Zr01 · 2025-05-15T07:42:46 1747294966

A complex multiplication is "worth" at least 3 real multiplications.

alexnovikov · 2025-05-16T08:05:00 1747382700

Fair point! A single complex multiplication `(a+bi)(c+di)` indeed requires at least 3 real multiplications to be implemented.

However, when researchers (and systems like AlphaEvolve in this context) analyze fast matrix multiplication algorithms like Strassen's, the primary goal is usually to improve the asymptotic complexity (and understand the space of these algorithms better). This complexity is determined by the number of multiplications in the field over which the matrices are defined. * For real matrices, we count real scalar multiplications. * For complex-valued matrices (as in the 4x4 example where AlphaEvolve found a solution with 48 scalar multiplications), "scalar multiplication" refers to a complex scalar multiplication.

The key is that these are the operations you recurse on. Additions, or the constant factor cost of implementing one field's multiplication, don't change the exponent in the `N^(log_base(multiplications))` complexity. They are constant factors.

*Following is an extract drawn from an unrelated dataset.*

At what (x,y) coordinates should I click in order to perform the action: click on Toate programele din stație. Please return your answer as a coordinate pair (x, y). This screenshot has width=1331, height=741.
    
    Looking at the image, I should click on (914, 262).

Of course, for practical performance on a specific 4x4 matrix, one would absolutely dive into the real operations, additions, memory layout, etc., but making 4x4 matrix multiplication practically faster on some particular hardware was not the focus in this section. (We do improve practical implementation of large matrix multiplications on the target hardware in the “Enhancing AI training and inference” section of the blog post.)

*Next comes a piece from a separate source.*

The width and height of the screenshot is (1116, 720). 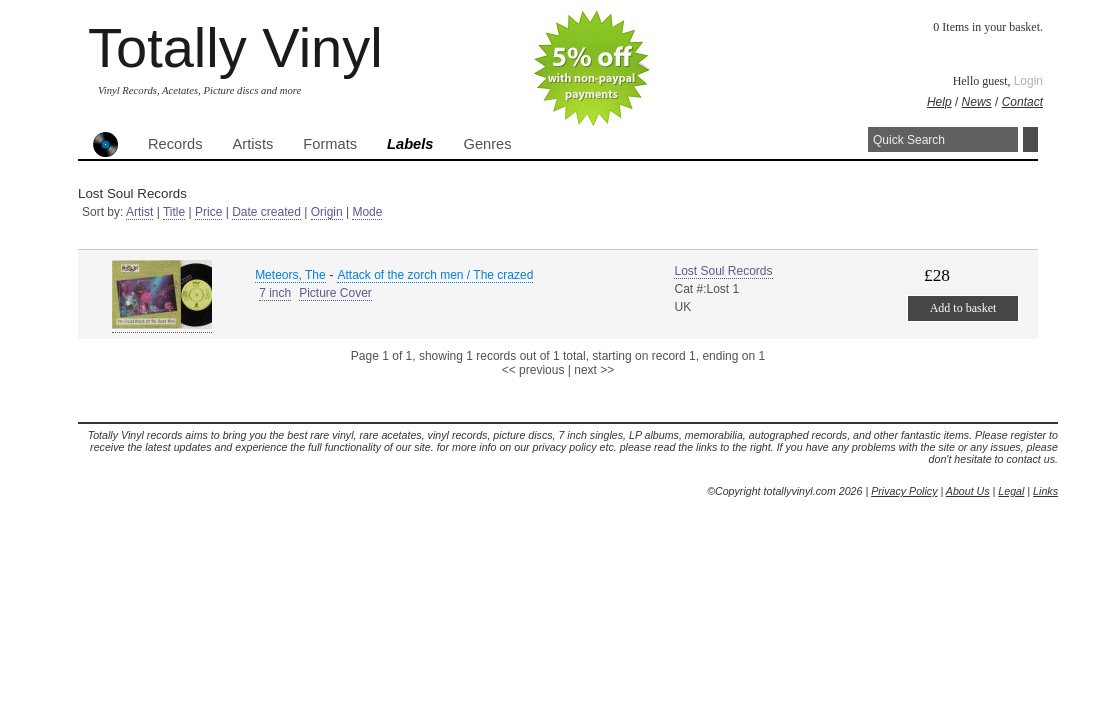 I want to click on Meteors, The, so click(x=290, y=275). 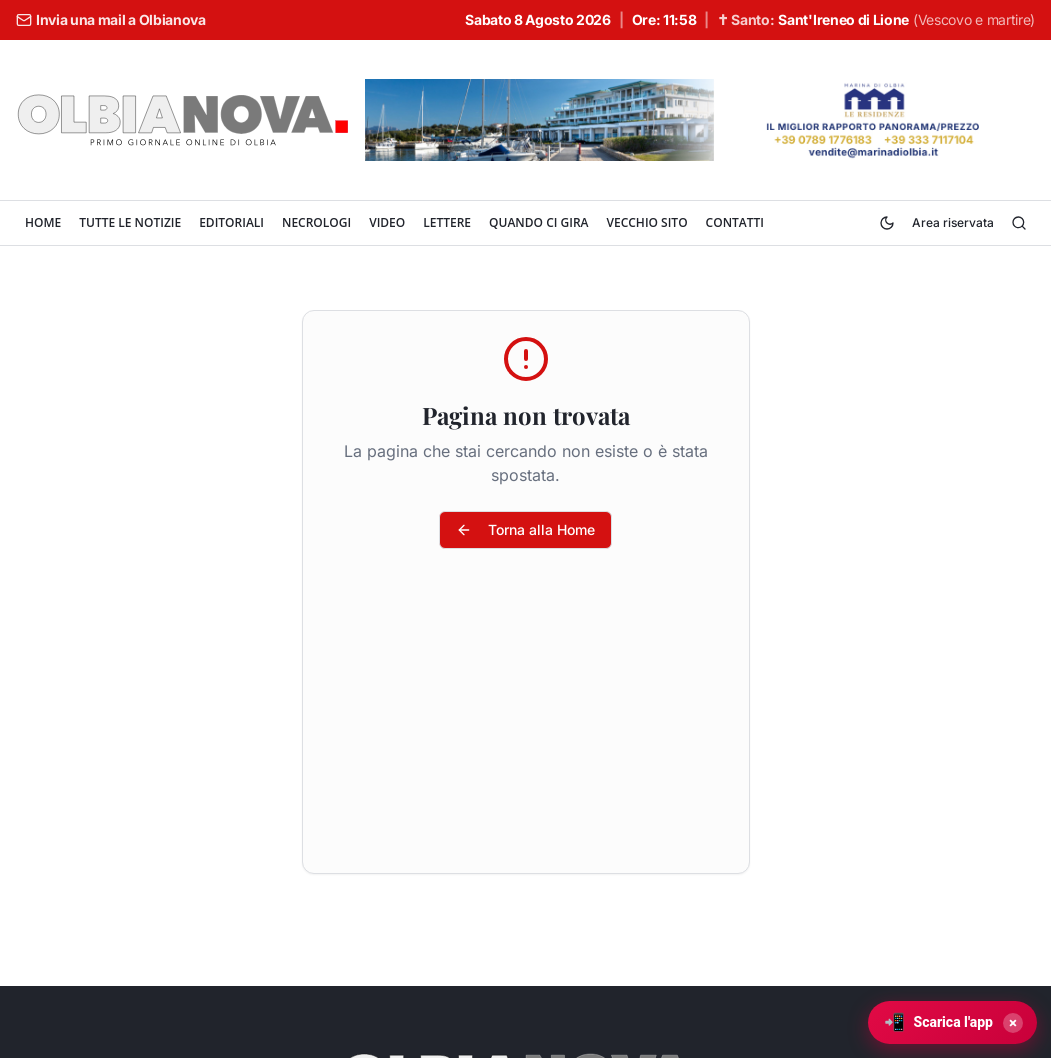 Image resolution: width=1051 pixels, height=1058 pixels. Describe the element at coordinates (953, 222) in the screenshot. I see `Area riservata` at that location.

(Disclaimer: one of the authors.)

Davidzheng · 2025-05-15T00:58:12 1747270692

Are you sure the saving needs complex values? I think their algorithm works over any char 0 field. Probably needs to just divide by some divisor of 4!=24 if I had to guess.

meindnoch · 2025-05-15T08:47:14 1747298834

Their decomposition of the (4,4,4) matrix multiplication tensor is explicitly listed in their Colab notebook, and it contains complex numbers.